Jugendgästehaus in Rödinghausen soll Unterkunft für minderjährige Asylsuchende werden
Flüchtlinge bleiben ein Jahr länger

Rödinghausen (WB/grot). Das Jugendgästehaus in Rödinghausen wird möglicherweise weiterhin für die Unterbringung von Flüchtlingen genutzt. Bis zu 60 unbegleitete minderjährige Flüchtlinge und maximal 60 Flüchtlinge, die der Gemeinde Rödinghausen künftig zugewiesen werden, könnten ab Mai in das Gebäude einziehen.

Mittwoch, 17.02.2016, 09:01 Uhr aktualisiert: 17.02.2016, 09:03 Uhr
Das Jugendgästehaus in Rödinghausen soll auch künftig für die Unterbringung von Flüchtlingen genutzt werden. Foto: Daniel Salmon
Das Jugendgästehaus in Rödinghausen soll auch künftig für die Unterbringung von Flüchtlingen genutzt werden. Foto: Daniel Salmon

Das Jugendgästehaus des Kreises Herford ist seit September Notunterkunft für bis zu 300 Flüchtlinge. Vor allem Familien, aber auch unbegleitete Flüchtlinge, finden dort vorübergehend Unterkunft – zum 31. März 2016 soll die Notunterkunft jedoch voraussichtlich auslaufen.

Insgesamt bietet das Jugendgästehaus in verschiedenen Zimmern Platz für gut 120 Menschen – davon will der Kreis Herford für die Unterbringung der Jugendlichen 60 Plätze in Anspruch nehmen. Darüber hinaus sollen die weiteren 60 Plätze für die Unterbringung von Flüchtlingen, die der Rödinghausen zugewiesen sind, genutzt werden.

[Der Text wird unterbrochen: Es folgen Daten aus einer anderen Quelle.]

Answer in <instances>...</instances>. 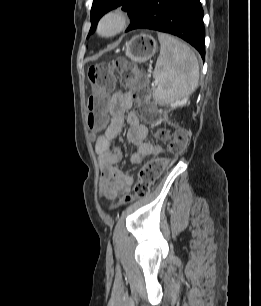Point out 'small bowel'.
<instances>
[{"label": "small bowel", "mask_w": 261, "mask_h": 306, "mask_svg": "<svg viewBox=\"0 0 261 306\" xmlns=\"http://www.w3.org/2000/svg\"><path fill=\"white\" fill-rule=\"evenodd\" d=\"M133 100L128 93L116 92L109 101L110 123L96 142V151L102 168L100 188L103 196L114 199L121 192H128L135 178L118 168L124 159L120 148L113 145V141L120 134L125 120L129 127L127 139L136 148L130 156L132 164H140L151 155L162 152V147L153 145L147 138L149 128L140 122L137 113L130 111Z\"/></svg>", "instance_id": "small-bowel-1"}]
</instances>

Dies sieht eine Vorlage der Kreisverwaltung vor, über die der Kreistag im März in nichtöffentlicher Sitzung entscheidet. Für den Rat der Gemeinde Rödinghausen wurde parallel ein Beschluss für die Sitzung am 25. Februar vorbereitet, auch dort soll in vertraulicher Sitzung beraten werden.

Turnhalle würde ab Mai wieder frei

Der April würde dann für den Rückbau der Notunterkunft genutzt. So müsste die Turnhalle, in der zur Zeit 180 Betten aufgestellt sind, wieder leer geräumt werden, so dass die Sporthalle dann ab Mai wieder für Aktivitäten genutzt werden kann. Die Entwicklung der Flüchtlingszahlen ist bisher nicht absehbar, deshalb wäre die neue Nutzung des Gästehauses zunächst für einen Zeitraum von zwölf Monate vorgesehen.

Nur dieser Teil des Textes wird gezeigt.